(Data listing begins)

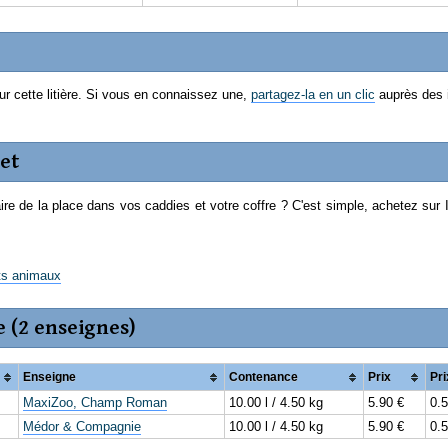
ur cette litière. Si vous en connaissez une,
partagez-la en un clic
auprès des 
et
re de la place dans vos caddies et votre coffre ? C'est simple, achetez sur I
its animaux
e (2 enseignes)
Enseigne
Contenance
Prix
Pr
MaxiZoo, Champ Roman
10.00 l / 4.50 kg
5.90 €
0.5
Médor & Compagnie
10.00 l / 4.50 kg
5.90 €
0.5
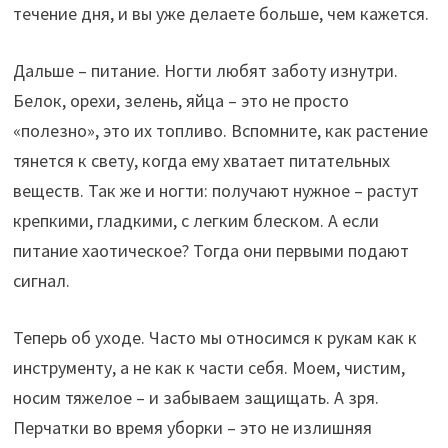
течение дня, и вы уже делаете больше, чем кажется.
Дальше – питание. Ногти любят заботу изнутри.
Белок, орехи, зелень, яйца – это не просто
«полезно», это их топливо. Вспомните, как растение
тянется к свету, когда ему хватает питательных
веществ. Так же и ногти: получают нужное – растут
крепкими, гладкими, с легким блеском. А если
питание хаотическое? Тогда они первыми подают
сигнал.
Теперь об уходе. Часто мы относимся к рукам как к
инструменту, а не как к части себя. Моем, чистим,
носим тяжелое – и забываем защищать. А зря.
Перчатки во время уборки – это не излишняя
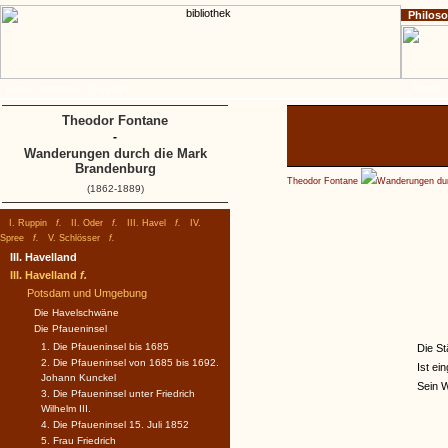
Philos
Home
Impressum
Copyright
I. Ruppin
Theodor Fontane
-
Wanderungen durch die Mark
Brandenburg
Theodor Fontane
Wanderungen dur
(1862-1889)
I. Ruppin
f.
II. Oder
f.
III. Havel
f.
IV.
Spree
f.
V. Schlösser
f.
III. Havelland
III. Havelland
f.
Potsdam und Umgebung
Die Havelschwäne
Die Pfaueninsel
1. Die Pfaueninsel bis 1685
Die St
2. Die Pfaueninsel von 1685 bis 1692.
Ist ei
Johann Kunckel
Sein W
3. Die Pfaueninsel unter Friedrich
Wilhelm III.
4. Die Pfaueninsel 15. Juli 1852
5. Frau Friedrich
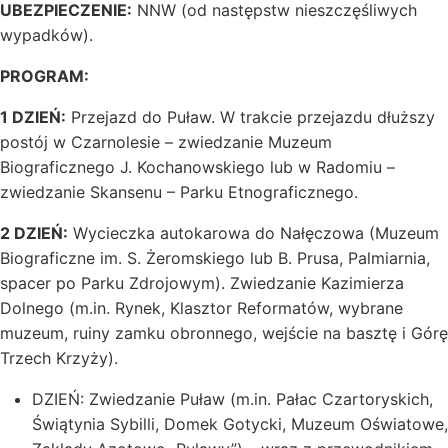
UBEZPIECZENIE:
NNW (od następstw nieszczęśliwych
wypadków).
PROGRAM:
1 DZIEŃ:
Przejazd do Puław. W trakcie przejazdu dłuższy
postój w Czarnolesie – zwiedzanie Muzeum
Biograficznego J. Kochanowskiego lub w Radomiu –
zwiedzanie Skansenu – Parku Etnograficznego.
2 DZIEŃ:
Wycieczka autokarowa do Nałęczowa (Muzeum
Biograficzne im. S. Żeromskiego lub B. Prusa, Palmiarnia,
spacer po Parku Zdrojowym). Zwiedzanie Kazimierza
Dolnego (m.in. Rynek, Klasztor Reformatów, wybrane
muzeum, ruiny zamku obronnego, wejście na basztę i Górę
Trzech Krzyży).
DZIEŃ: Zwiedzanie Puław (m.in. Pałac Czartoryskich,
Świątynia Sybilli, Domek Gotycki, Muzeum Oświatowe,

(Data listing ends)

» **What you will do**: For every line of the data above that contains "Wanderungen", copy that line.

» **Written answer**:
Wanderungen durch die Mark
Wanderungen dur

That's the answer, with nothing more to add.